Task objective: In the material below, some lines carry "ONLINE". Copy each such line.

Task inputs:
--------------------------------------------------

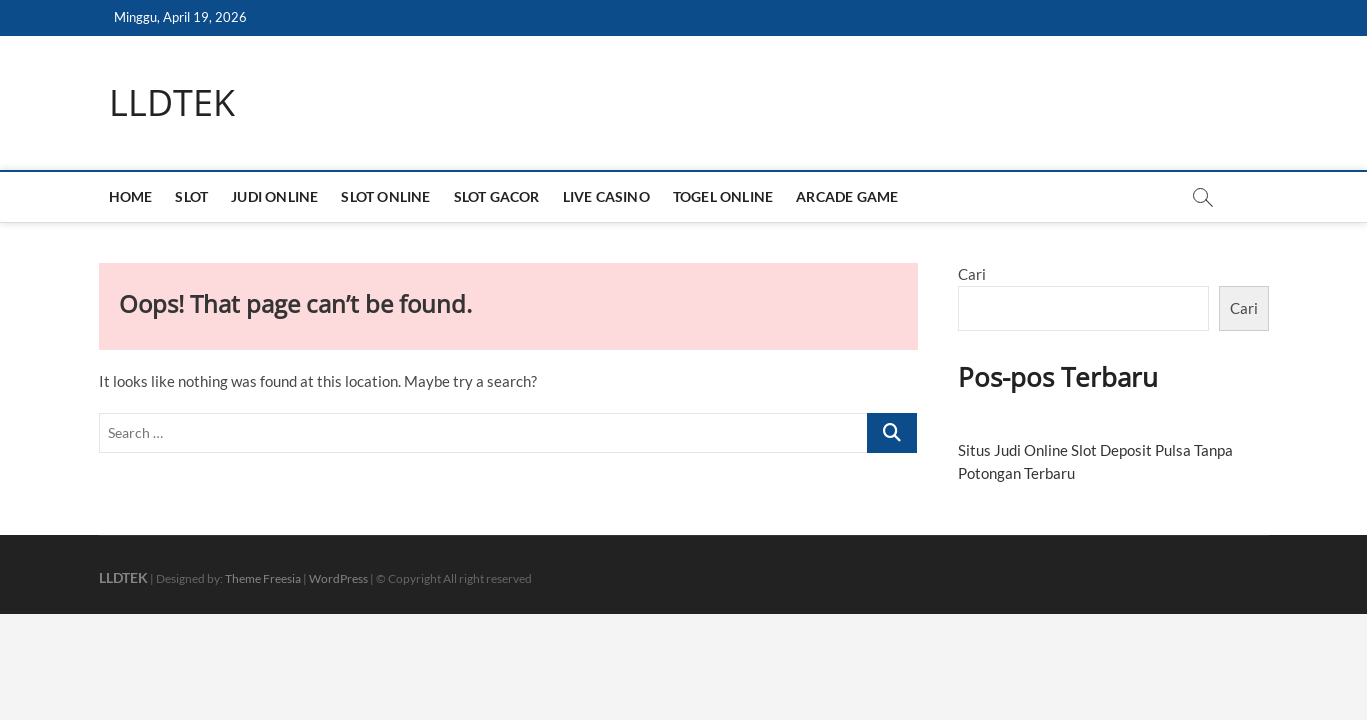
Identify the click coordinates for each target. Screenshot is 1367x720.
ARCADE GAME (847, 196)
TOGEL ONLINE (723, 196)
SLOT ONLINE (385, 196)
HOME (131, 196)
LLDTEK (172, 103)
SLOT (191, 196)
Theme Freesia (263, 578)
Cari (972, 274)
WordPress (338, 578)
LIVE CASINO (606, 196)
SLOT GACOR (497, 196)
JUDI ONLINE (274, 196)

--------------------------------------------------

Task output:
TOGEL ONLINE (723, 196)
SLOT ONLINE (385, 196)
JUDI ONLINE (274, 196)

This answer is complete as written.